→ **What is being asked**
Every entry below should come back unchanged, except that the pictures are dropped.

Page-level text extractions:

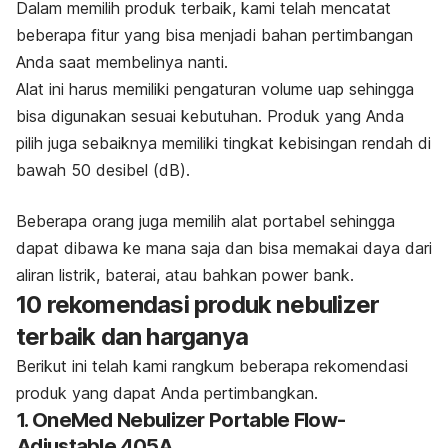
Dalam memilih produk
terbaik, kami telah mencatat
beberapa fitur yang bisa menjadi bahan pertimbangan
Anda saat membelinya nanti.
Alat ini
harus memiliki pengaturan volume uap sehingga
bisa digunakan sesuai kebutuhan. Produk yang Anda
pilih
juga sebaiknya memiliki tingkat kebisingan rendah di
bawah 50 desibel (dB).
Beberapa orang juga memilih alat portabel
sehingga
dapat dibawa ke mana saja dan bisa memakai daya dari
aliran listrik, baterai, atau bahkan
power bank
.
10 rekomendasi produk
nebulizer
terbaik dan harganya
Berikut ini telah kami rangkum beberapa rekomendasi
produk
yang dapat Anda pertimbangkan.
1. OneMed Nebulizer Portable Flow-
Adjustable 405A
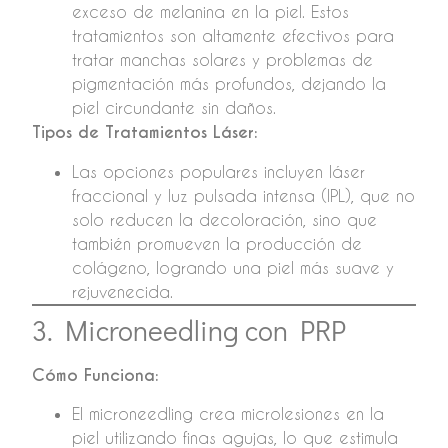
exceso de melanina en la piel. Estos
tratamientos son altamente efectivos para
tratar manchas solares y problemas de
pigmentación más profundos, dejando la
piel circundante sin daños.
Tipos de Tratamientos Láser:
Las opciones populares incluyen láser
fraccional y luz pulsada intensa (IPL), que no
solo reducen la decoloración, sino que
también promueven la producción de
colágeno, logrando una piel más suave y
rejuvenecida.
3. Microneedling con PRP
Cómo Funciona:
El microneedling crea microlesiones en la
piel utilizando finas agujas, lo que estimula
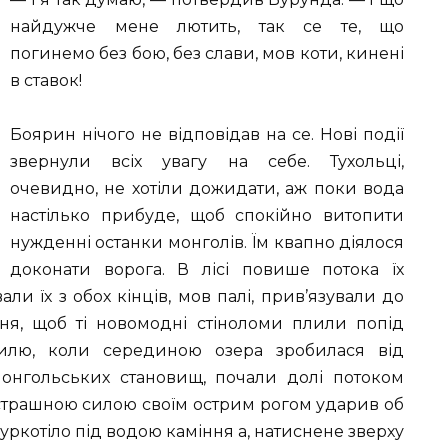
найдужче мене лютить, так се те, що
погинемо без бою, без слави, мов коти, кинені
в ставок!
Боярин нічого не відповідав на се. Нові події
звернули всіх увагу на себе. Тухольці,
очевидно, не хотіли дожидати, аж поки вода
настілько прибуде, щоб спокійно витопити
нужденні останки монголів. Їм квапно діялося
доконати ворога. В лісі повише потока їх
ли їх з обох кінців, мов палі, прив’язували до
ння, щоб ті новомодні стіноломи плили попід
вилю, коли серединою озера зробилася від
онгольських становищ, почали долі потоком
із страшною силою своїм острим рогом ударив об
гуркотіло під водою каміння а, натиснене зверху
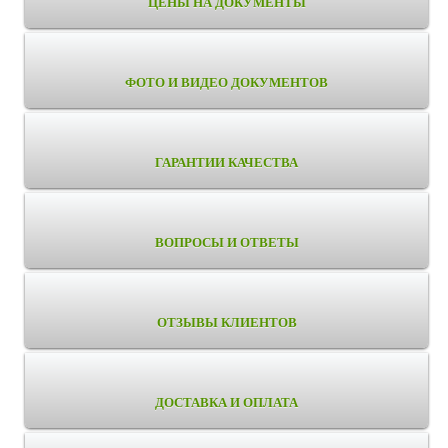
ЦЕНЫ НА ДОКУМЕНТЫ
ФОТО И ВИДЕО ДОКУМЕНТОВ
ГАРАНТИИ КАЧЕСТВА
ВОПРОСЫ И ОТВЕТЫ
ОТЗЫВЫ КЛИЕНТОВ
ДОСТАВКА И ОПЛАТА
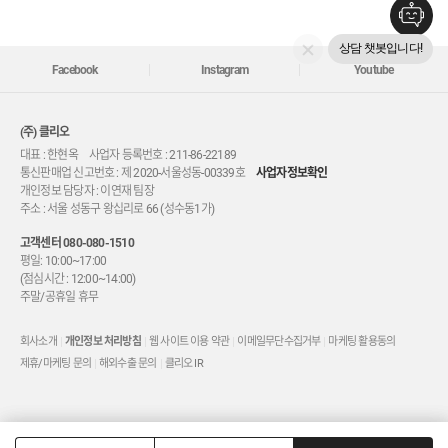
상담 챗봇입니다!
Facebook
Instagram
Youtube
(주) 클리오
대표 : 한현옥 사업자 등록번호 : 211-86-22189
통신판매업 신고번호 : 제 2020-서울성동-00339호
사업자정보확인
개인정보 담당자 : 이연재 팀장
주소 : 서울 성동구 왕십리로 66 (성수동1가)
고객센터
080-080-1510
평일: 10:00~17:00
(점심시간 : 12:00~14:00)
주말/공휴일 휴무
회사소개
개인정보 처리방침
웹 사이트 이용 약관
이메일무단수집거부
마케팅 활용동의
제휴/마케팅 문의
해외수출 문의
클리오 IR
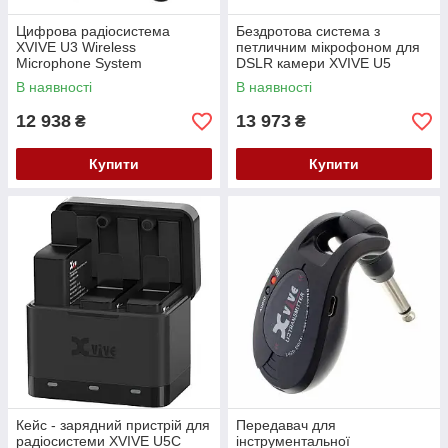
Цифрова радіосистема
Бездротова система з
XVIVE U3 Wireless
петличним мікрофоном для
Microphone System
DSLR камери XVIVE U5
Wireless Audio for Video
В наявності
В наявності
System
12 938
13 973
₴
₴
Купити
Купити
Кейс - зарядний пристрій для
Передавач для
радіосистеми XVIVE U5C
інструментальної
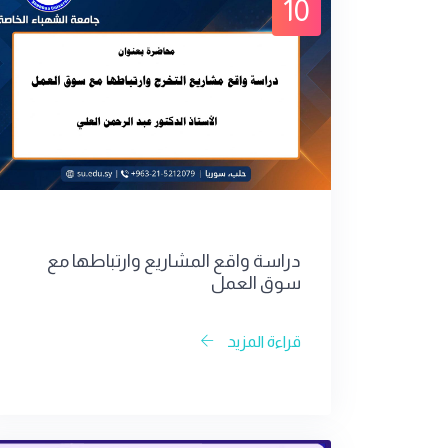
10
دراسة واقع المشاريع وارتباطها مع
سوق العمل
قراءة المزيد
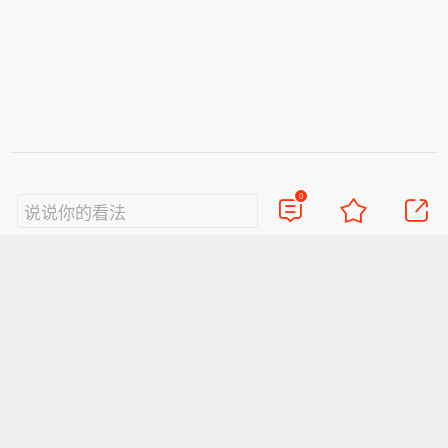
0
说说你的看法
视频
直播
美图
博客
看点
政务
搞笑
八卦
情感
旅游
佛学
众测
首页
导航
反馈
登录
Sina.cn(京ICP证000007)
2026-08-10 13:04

→ **Written answer**
Dalam memilih produk
terbaik, kami telah mencatat
beberapa fitur yang bisa menjadi bahan pertimbangan
Anda saat membelinya nanti.
Alat ini
harus memiliki pengaturan volume uap sehingga
bisa digunakan sesuai kebutuhan. Produk yang Anda
pilih
juga sebaiknya memiliki tingkat kebisingan rendah di
bawah 50 desibel (dB).
Beberapa orang juga memilih alat portabel
sehingga
dapat dibawa ke mana saja dan bisa memakai daya dari
aliran listrik, baterai, atau bahkan
power bank
.
10 rekomendasi produk
nebulizer
terbaik dan harganya
Berikut ini telah kami rangkum beberapa rekomendasi
produk
yang dapat Anda pertimbangkan.
1. OneMed Nebulizer Portable Flow-
Adjustable 405A
exceso de melanina en la piel. Estos
tratamientos son altamente efectivos para
tratar manchas solares y problemas de
pigmentación más profundos, dejando la
piel circundante sin daños.
Tipos de Tratamientos Láser:
Las opciones populares incluyen láser
fraccional y luz pulsada intensa (IPL), que no
solo reducen la decoloración, sino que
también promueven la producción de
colágeno, logrando una piel más suave y
rejuvenecida.
3. Microneedling con PRP
Cómo Funciona:
El microneedling crea microlesiones en la
piel utilizando finas agujas, lo que estimula
найдужче мене лютить, так се те, що
погинемо без бою, без слави, мов коти, кинені
в ставок!
Боярин нічого не відповідав на се. Нові події
звернули всіх увагу на себе. Тухольці,
очевидно, не хотіли дожидати, аж поки вода
настілько прибуде, щоб спокійно витопити
нужденні останки монголів. Їм квапно діялося
доконати ворога. В лісі повише потока їх
ли їх з обох кінців, мов палі, прив’язували до
ння, щоб ті новомодні стіноломи плили попід
вилю, коли серединою озера зробилася від
онгольських становищ, почали долі потоком
із страшною силою своїм острим рогом ударив об
гуркотіло під водою каміння а, натиснене зверху
ЦЕНЫ НА ДОКУМЕНТЫ
ФОТО И ВИДЕО ДОКУМЕНТОВ
ГАРАНТИИ КАЧЕСТВА
ВОПРОСЫ И ОТВЕТЫ
ОТЗЫВЫ КЛИЕНТОВ
ДОСТАВКА И ОПЛАТА
상담 챗봇입니다!
Facebook
Instagram
Youtube
(주) 클리오
대표 : 한현옥 사업자 등록번호 : 211-86-22189
통신판매업 신고번호 : 제 2020-서울성동-00339호
사업자정보확인
개인정보 담당자 : 이연재 팀장
주소 : 서울 성동구 왕십리로 66 (성수동1가)
고객센터
080-080-1510
평일: 10:00~17:00
(점심시간 : 12:00~14:00)
주말/공휴일 휴무
회사소개
개인정보 처리방침
웹 사이트 이용 약관
이메일무단수집거부
마케팅 활용동의
제휴/마케팅 문의
해외수출 문의
클리오 IR
Цифрова радіосистема
Бездротова система з
XVIVE U3 Wireless
петличним мікрофоном для
Microphone System
DSLR камери XVIVE U5
Wireless Audio for Video
В наявності
В наявності
System
12 938
13 973
₴
₴
Купити
Купити
Кейс - зарядний пристрій для
Передавач для
радіосистеми XVIVE U5C
інструментальної
10
دراسة واقع المشاريع وارتباطها مع
سوق العمل
قراءة المزيد
0
说说你的看法
视频
直播
美图
博客
看点
政务
搞笑
八卦
情感
旅游
佛学
众测
首页
导航
反馈
登录
Sina.cn(京ICP证000007)
2026-08-10 13:04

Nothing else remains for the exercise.